The History Of Henna Is Rooted In South Asian Heritage & Feminity

The art of henna has been intrinsically tied with South Asian heritage and femininity for centuries.
The art of henna has been intrinsically tied with South Asian heritage and femininity for centuries.L: Ruqaiyyah R: Vishahzaidi

The art of henna has been intrinsically tied with South Asian femininity for centuries. Women in Eastern cultures tend to rely on the natural world to acquire products for rituals of beauty. This dying agent is derived from a shrub-sized flowering plant which leaves a reddish-brown colour on application and is applied to form unique designs rooted in native symbols and ethos. The auspicious substance has not only been utilised for body adornment but also has unique medicinal properties related to healing. 

The origins of henna remains a contested topic as there are many theories around its arrival in India. It is due to multiple migrations and cultural influences through invasions that many jewels, designs and rituals arrived in the subcontinent. While some believe that henna was brought to India by Egyptian Mughals in the 12th century C.E. However researchers argue that it had originated in ancient India itself. There are references to the use of henna clearly illustrated on Bodhisattvas in the 4th-5th centuries in the Deccan of western India.
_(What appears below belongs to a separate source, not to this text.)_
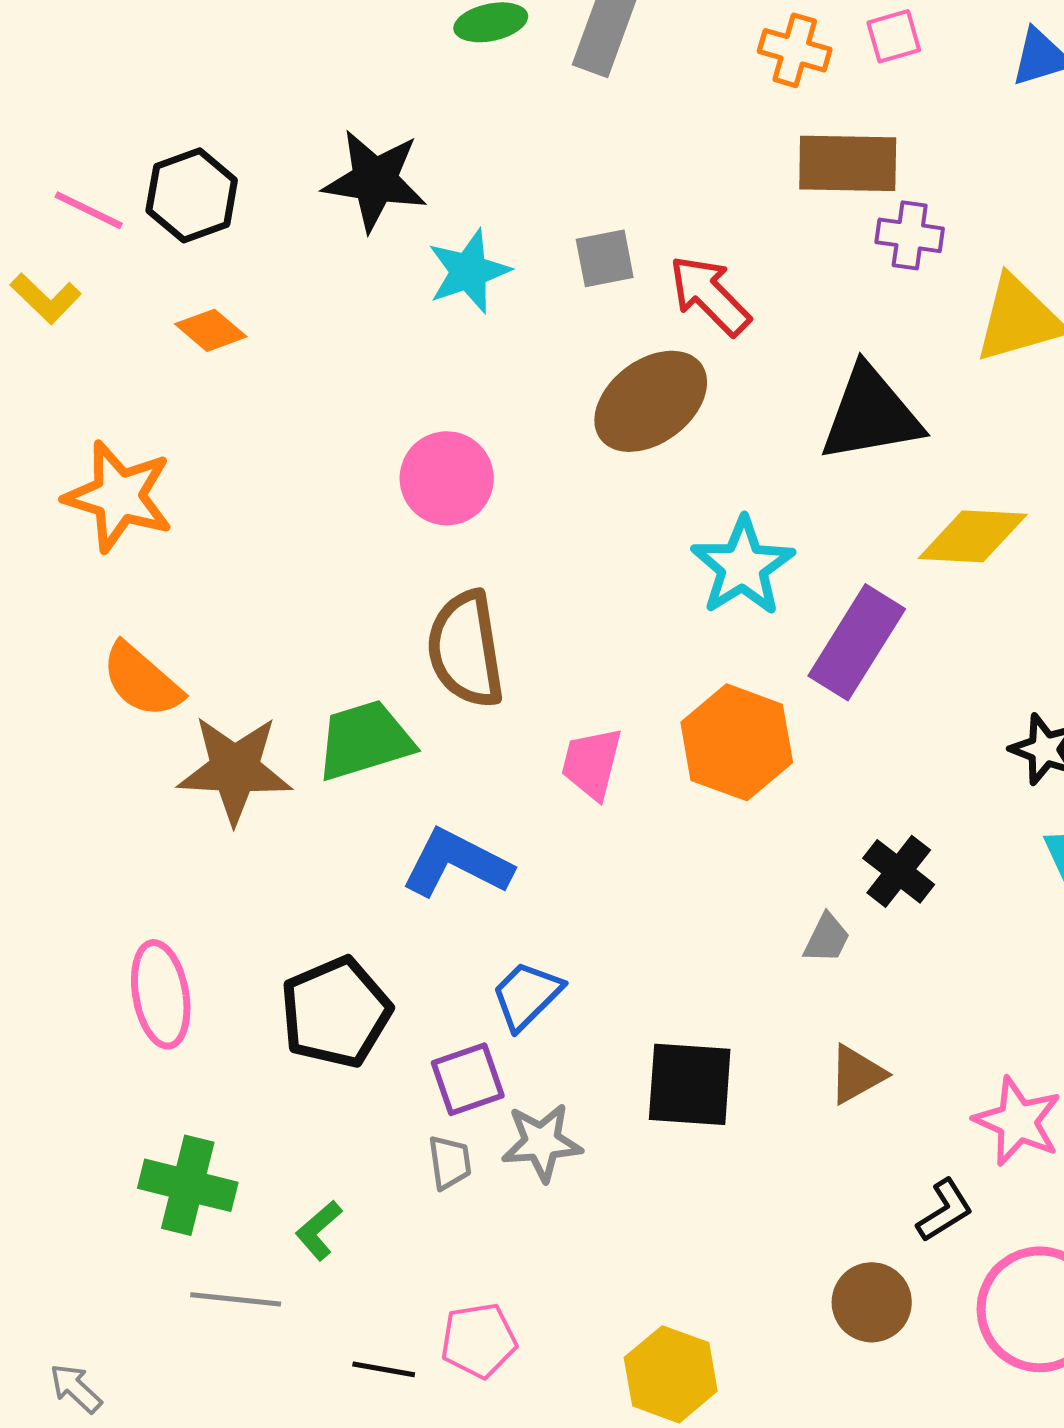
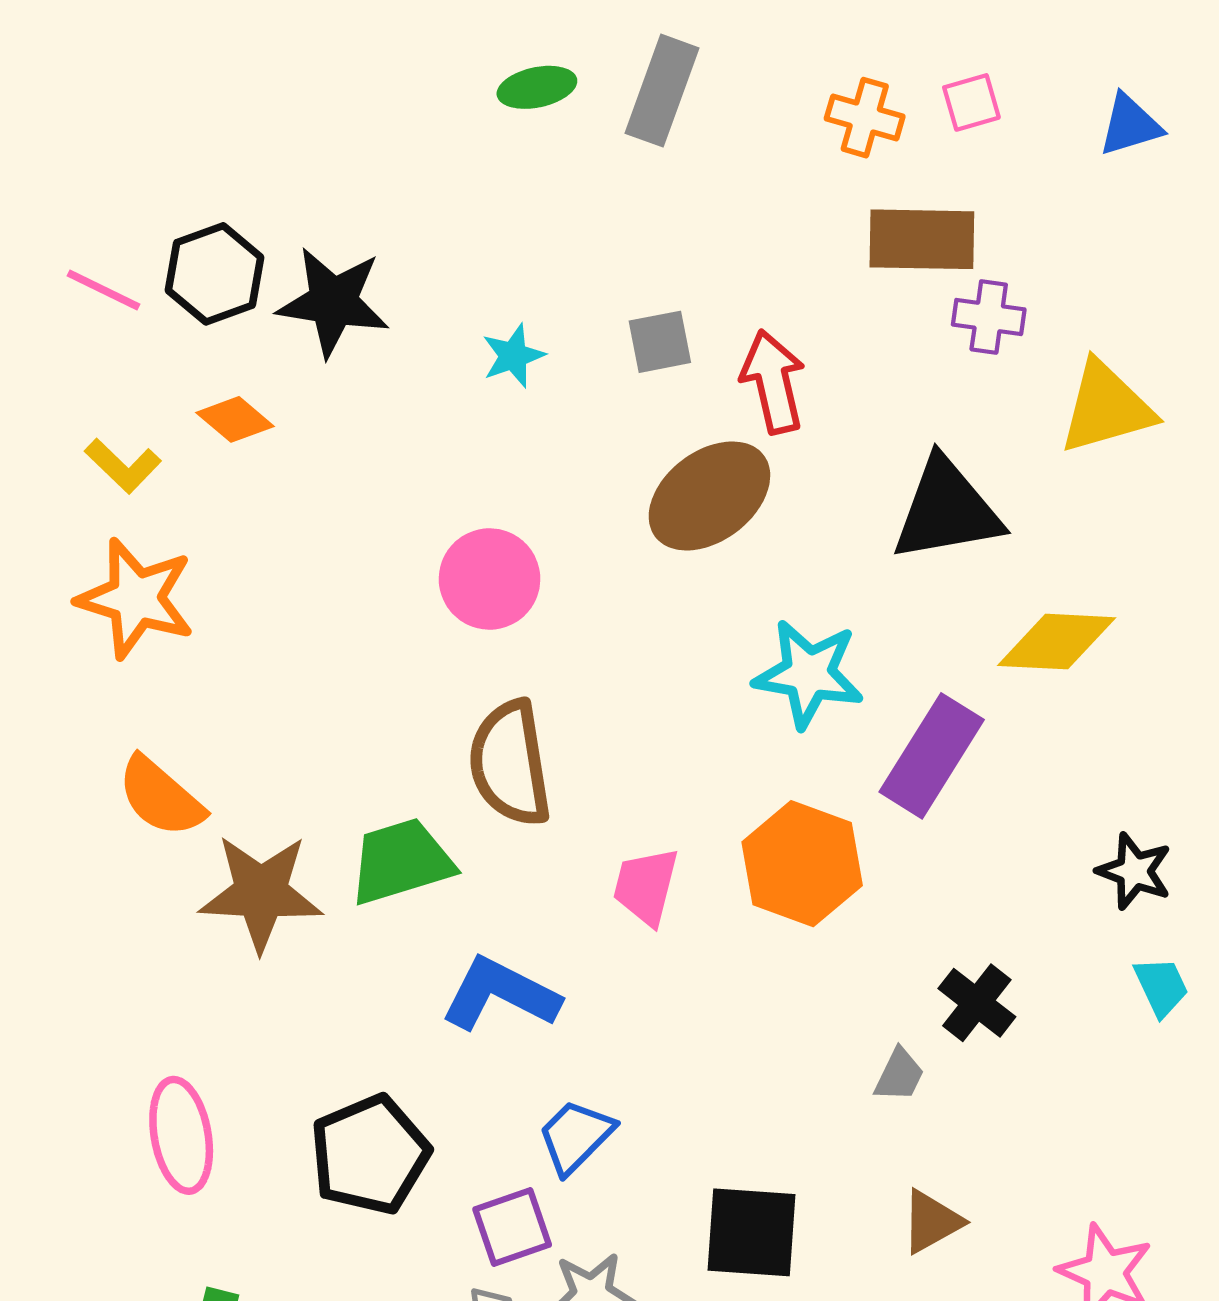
black star: (375, 180) -> (333, 302), moved
cyan star: (469, 271) -> (513, 356), size x0.7
red arrow: (710, 295) -> (773, 382), turned 32
yellow L-shape: (46, 298) -> (123, 466), moved
cyan star: (743, 566) -> (809, 674), turned -30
Additionally, they are also found on the deities depicted by the cave wall murals at Ajanta, and in similar cave paintings in Sri Lanka.
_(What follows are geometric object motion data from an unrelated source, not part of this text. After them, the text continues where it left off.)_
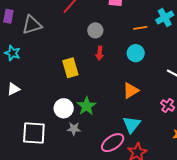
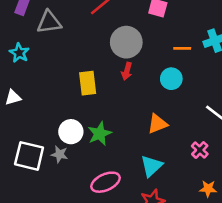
gray circle: (95, 30) -> (126, 42), size x1.6
gray star: (74, 129) -> (60, 154), moved
pink ellipse: (113, 143) -> (106, 182), moved

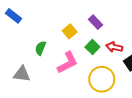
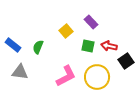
blue rectangle: (13, 16) -> (13, 45), moved
green square: (92, 47) -> (88, 46), turned -32
pink L-shape: (67, 63) -> (66, 76), moved

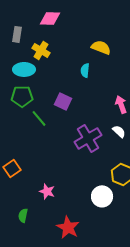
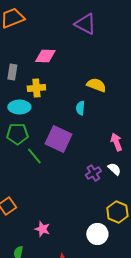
yellow cross: (41, 50) -> (36, 88), turned -36
purple square: (63, 101) -> (58, 139), size x1.5
purple cross: (88, 138) -> (93, 173), moved, size x0.6

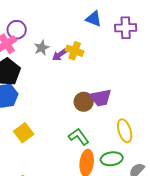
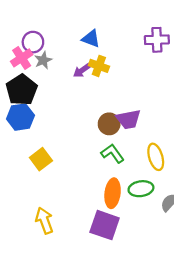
blue triangle: (94, 19) -> (91, 39), moved
gray star: (42, 48) -> (43, 60), moved
green L-shape: (79, 137) -> (113, 153), moved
Similar to ancient Egypt where indigenous and aboriginal people relied on the staining substance to connect with earth’s energies; natives in ancient India also shared a unique connection with mother earth and would use natural substances as Henna to further foster human awareness of nature's bounty and abundance. The natural cooling properties of henna were utilised by people living in hot desert climates and a paste would be made, in which the palms of hands and the soles of feet would be soaked. It would further be used to treat ailments such as stomach aches, burns, headaches, and open wounds.

While the art of mehendi (the urdu term for Henna) has been reduced to the simplistic term of ‘henna tattoos’ in the west, becoming a staple at musical festivals such as Coachella to help patrons adorn a ‘bohemian’ aesthetic. It is quite differently utilised in South Asian countries, where women use it to foster bonds, engage with ancient rituals and to embrace their femininity. It is also an integral part of special cultural occasions such as weddings and is counted as one of the auspicious steps in the sixteen step ritual of 'Shringar' that's rooted in Hinduism. 

Henna has unique connotations to good health, fertility, wisdom, protection and spiritual enlightenment. Devoid of any side effects, henna is a natural substance used to safely dye hair, nails, and fabrics like silk, wool, and leather. Many young South Asians are rediscovering the substance and using it in ingenious ways. The art form is being revived to complement the aesthetics of a new generation of South Asian, in a way that allows them to form their own special connection with henna using a blend of modern and traditional motifs.